14 years on, near-ubiquitous mobile connectivity has had its upside - and its downside. In a blog post entitled "The truths, the half truths and the lies", Gregoire Lemarchand, the head of social media for the French news agency AFP, chronicled how the November 13 attacks in Paris unfolded as a digital timeline, unleashing “an unprecedented storm of rumour and speculation” on social media that even surpassed “the tidal wave that accompanied the Charlie Hebdo assaults in and around the French capital in January.”
But, Lemarchand pointed out, the multiple attacks in numerous locations meant that social media played a bigger part in accelerating the speed of misinformation. Significantly, though he made the following observation: "...there was less irresponsible content and less conspiracy theories than ten months earlier. It was as if lessons had been learned."

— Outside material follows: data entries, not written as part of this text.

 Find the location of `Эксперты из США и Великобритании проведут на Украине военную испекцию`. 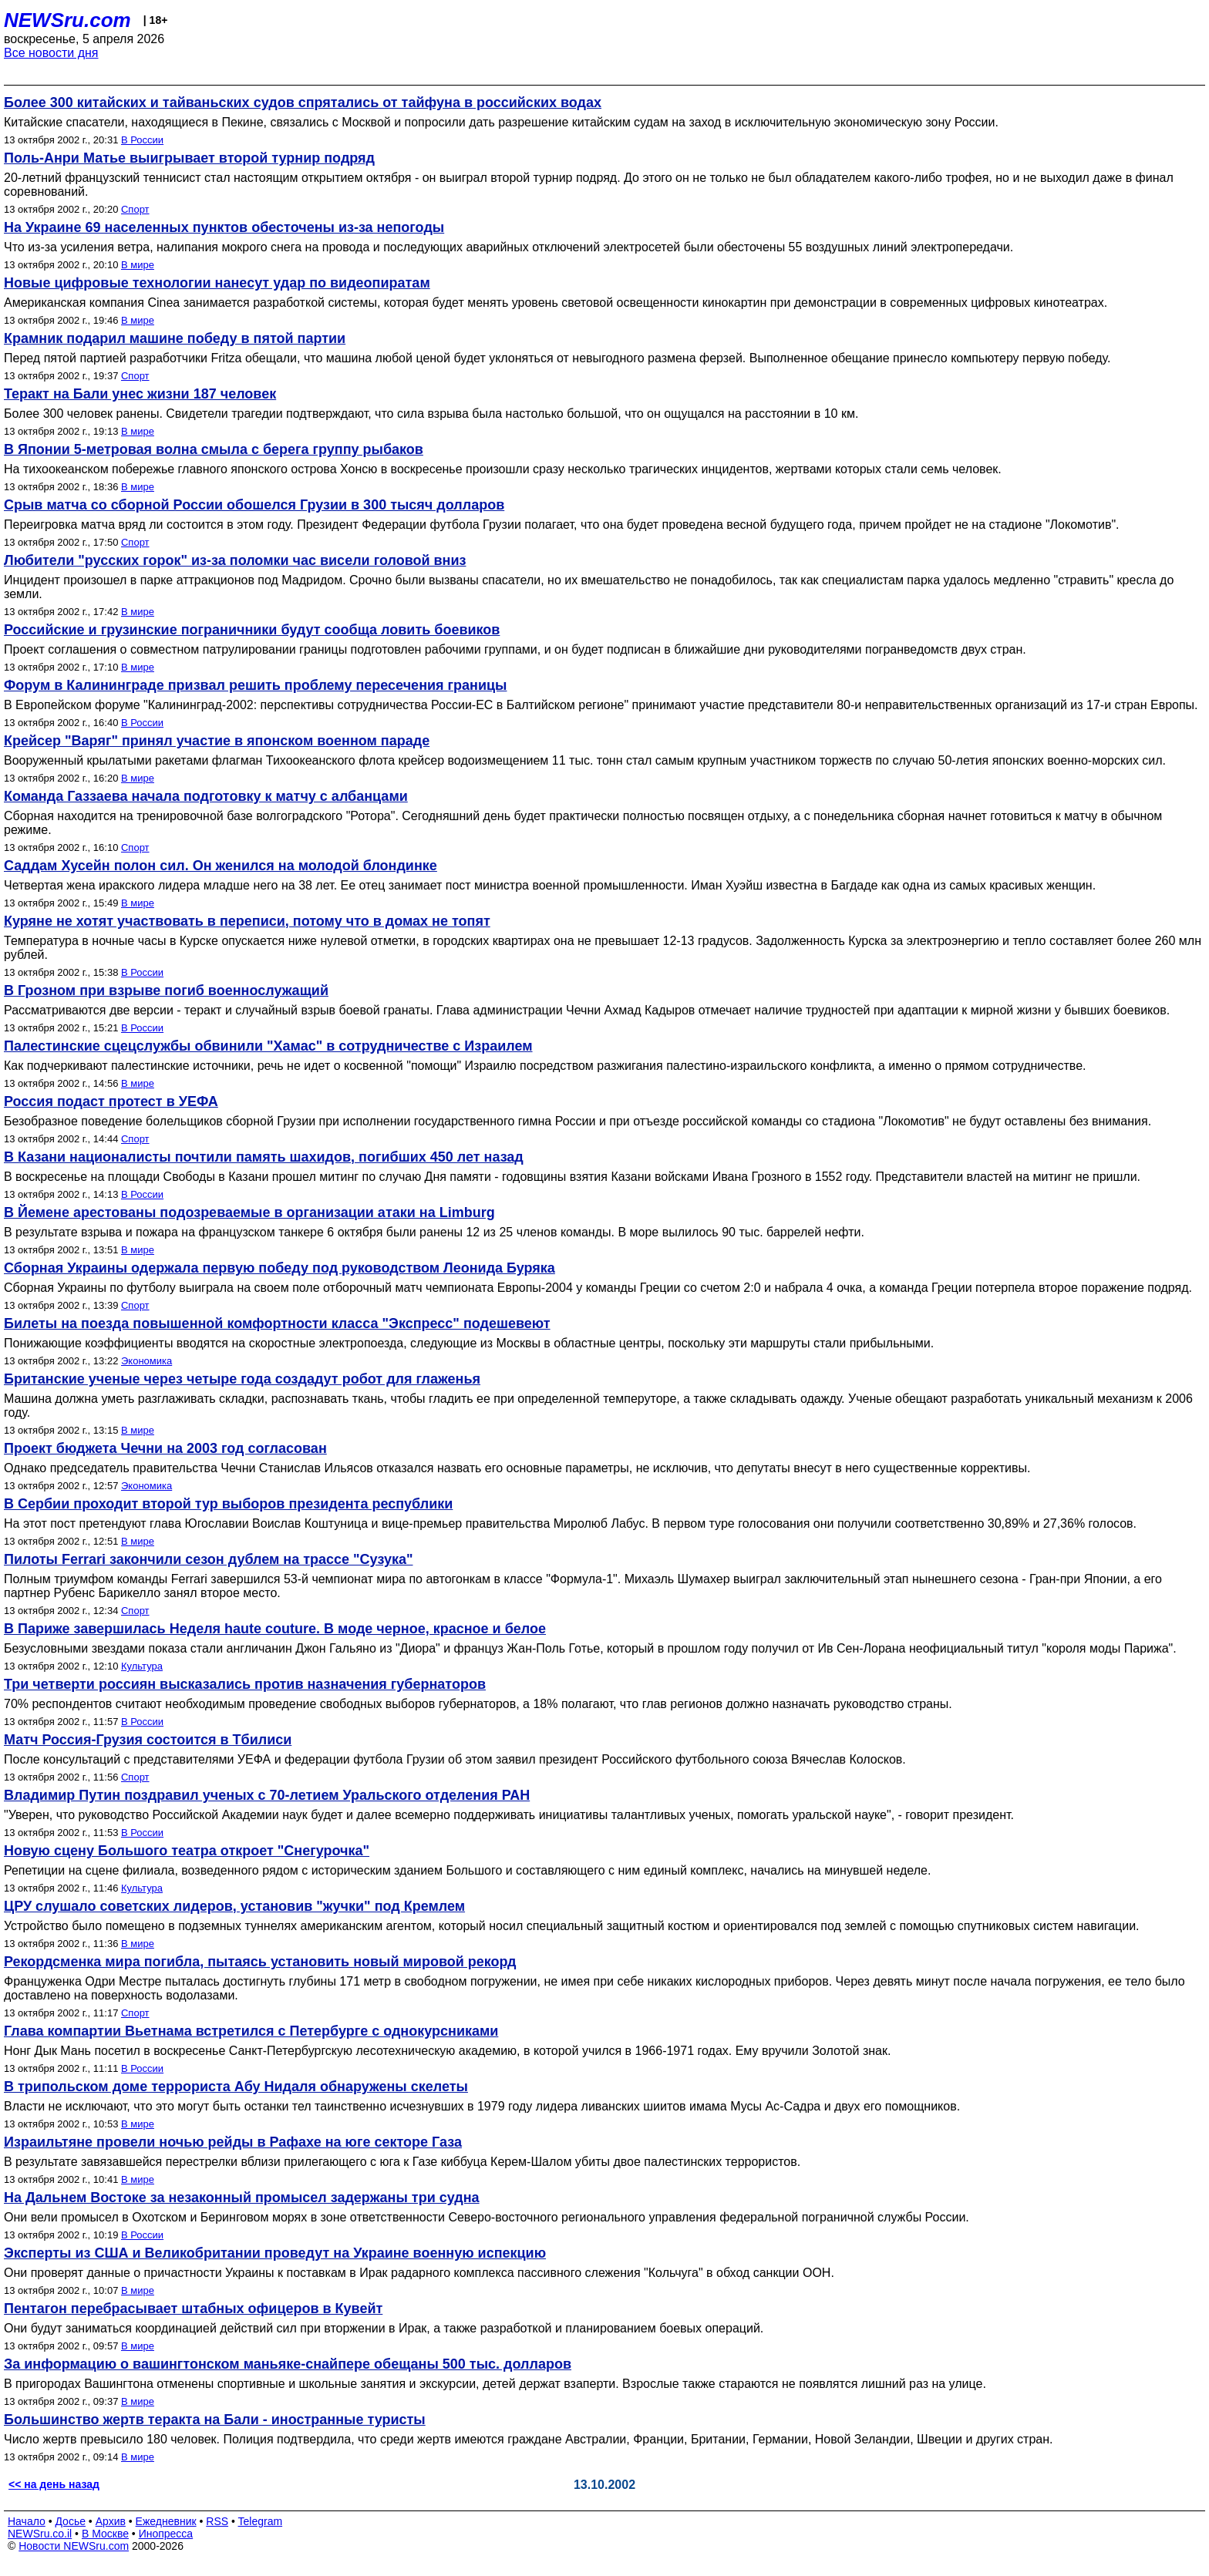

Эксперты из США и Великобритании проведут на Украине военную испекцию is located at coordinates (275, 2253).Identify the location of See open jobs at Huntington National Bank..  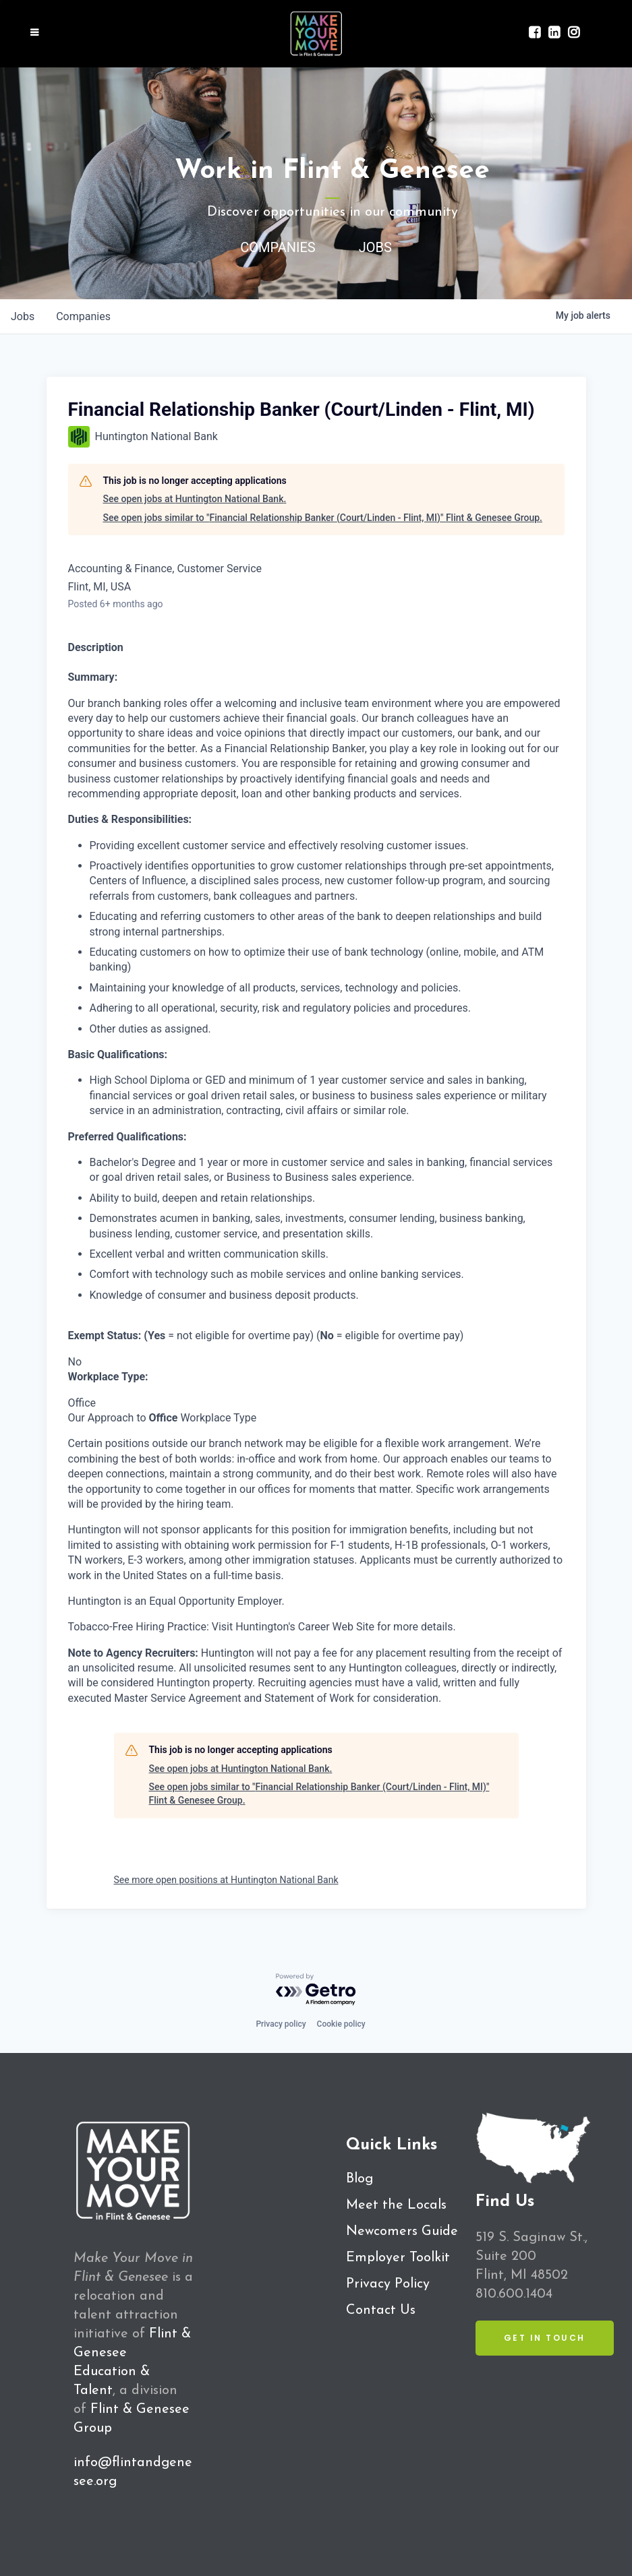
(195, 498).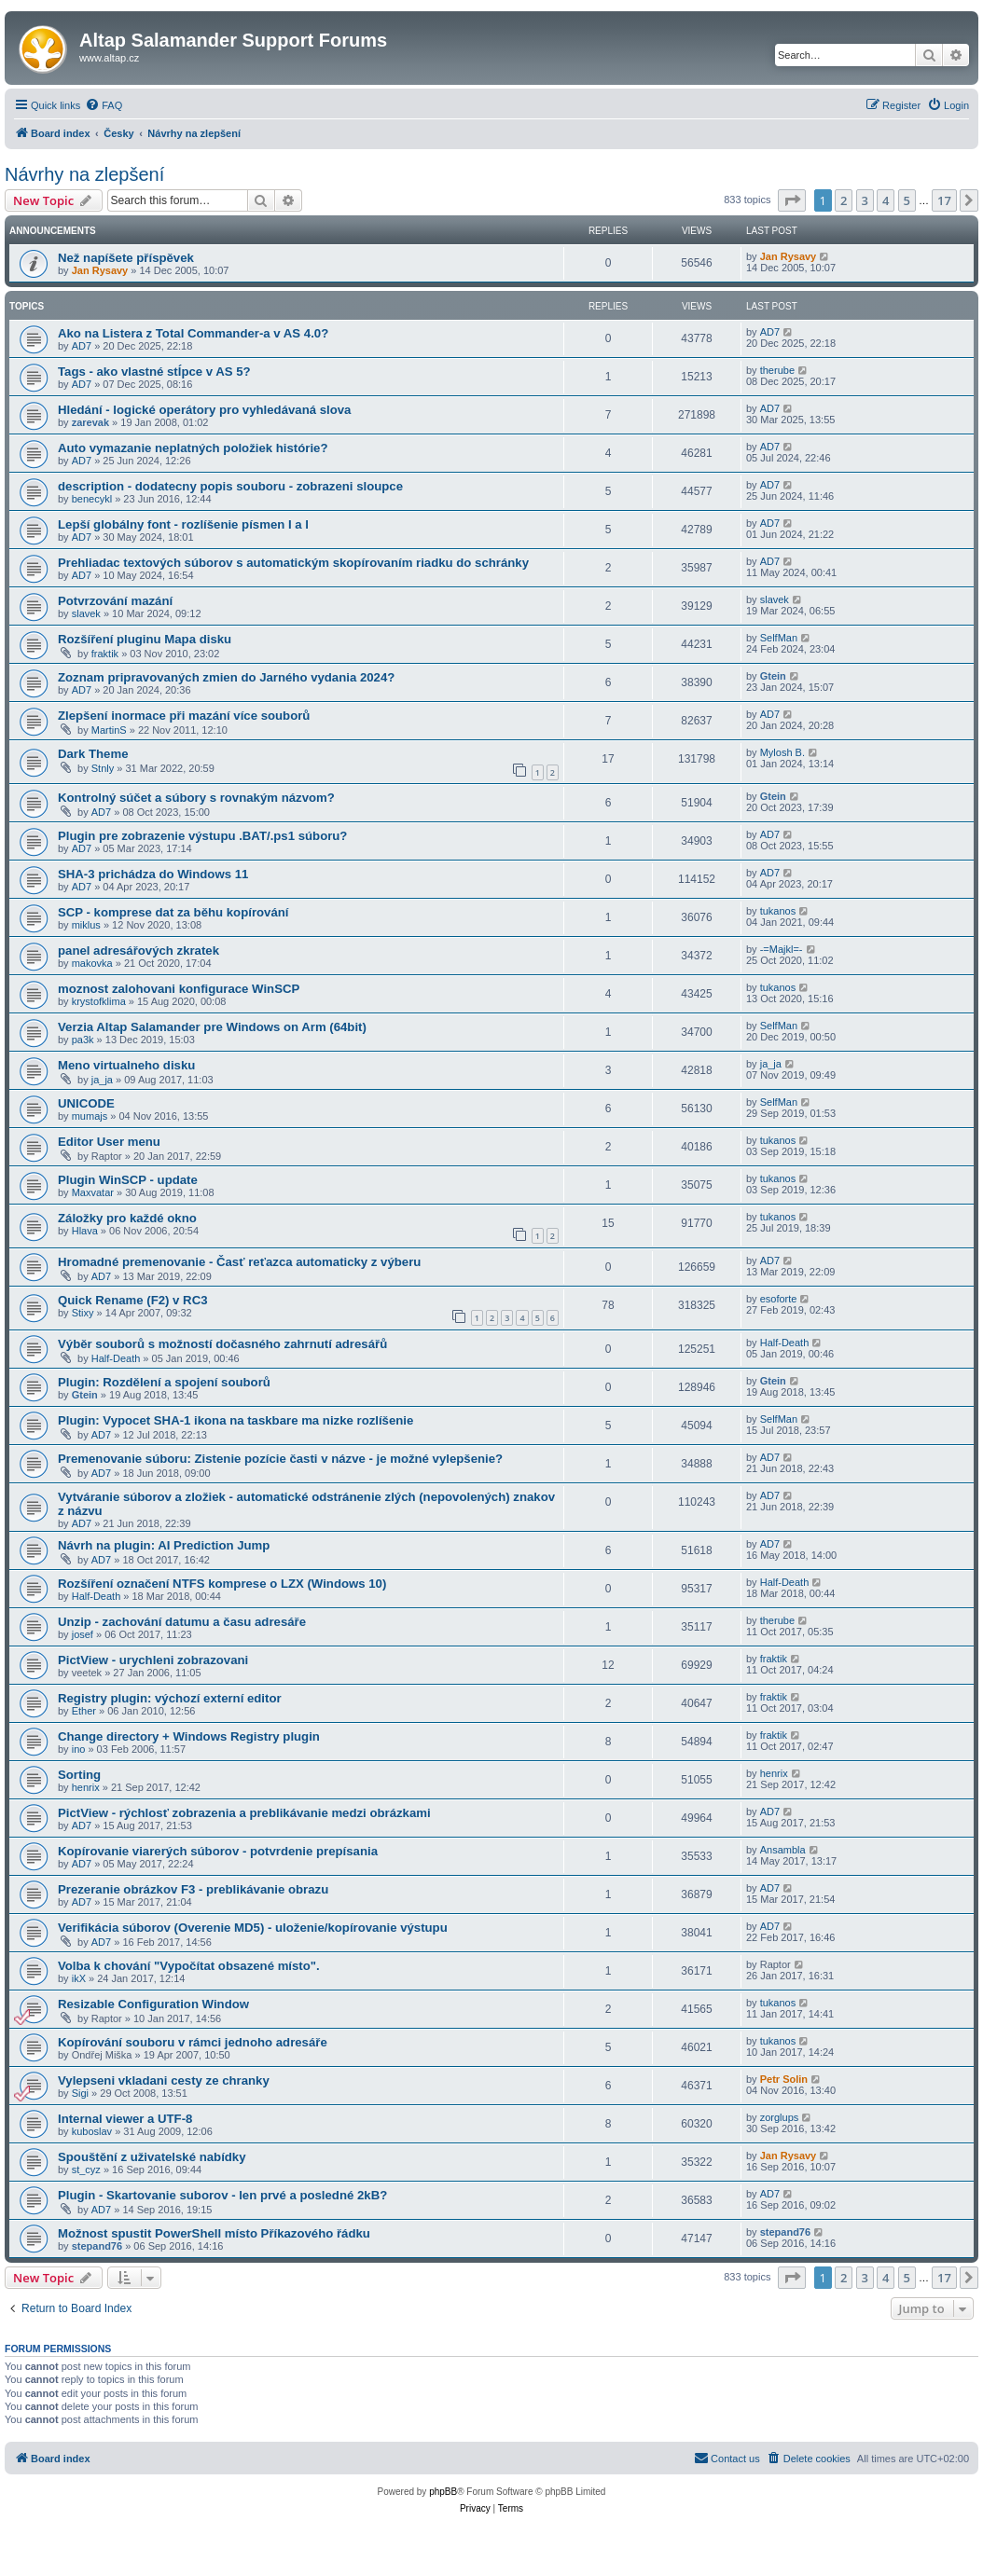 The width and height of the screenshot is (983, 2576). I want to click on pa3k, so click(83, 1039).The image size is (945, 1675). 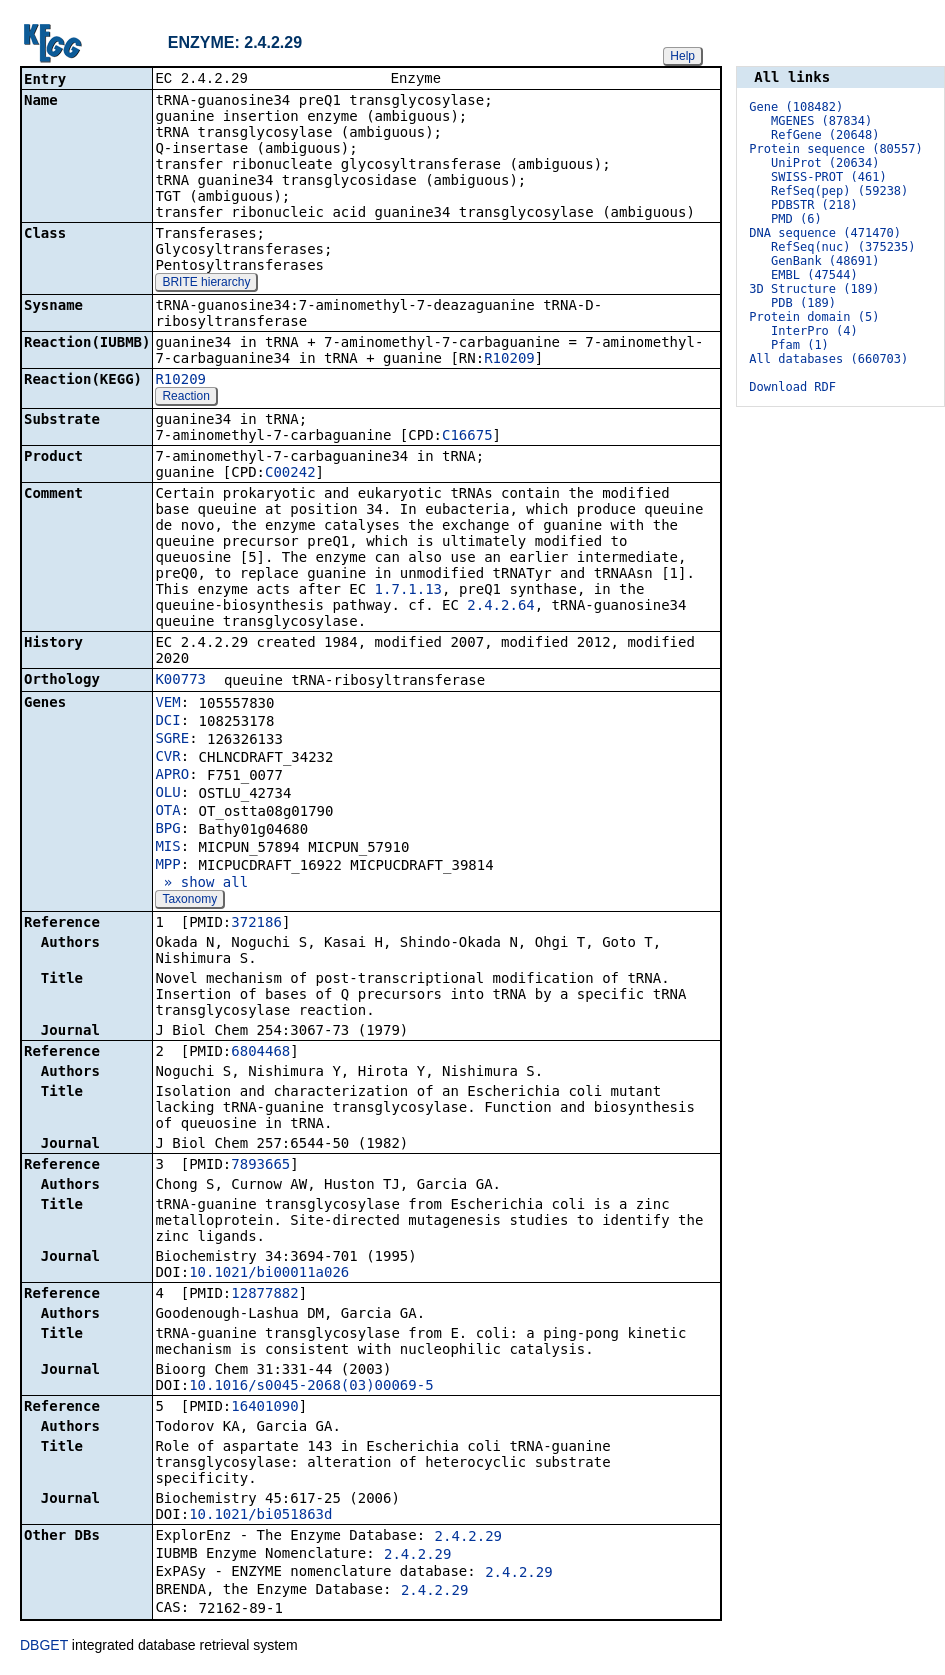 I want to click on RefSeq(nuc) (375235), so click(x=843, y=247).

As the Paris newscycle has continued, so the need to be connected has grown ever more obsessive and compulsive, feeding the beast in the process. The attacks - and the subsequent Saint-Denis raid - have generated so many minute-by-minute revelations, that increasingly hyper-competitive news organisations have been constantly trying trump each other with new information, new angles, new opinions, using social media relentlessly and even ruthlessly to build their audiences and even crow about their exclusives.
Television, my iPhone and iPad have conspired to feed the beast, but perhaps on this occasion, the obsessive, compulsive behaviour of needing to keep up in real time is justifiable. To be fair, though, when the city around you is under attack, no amount of obsession will be enough to know that people you care about are safe.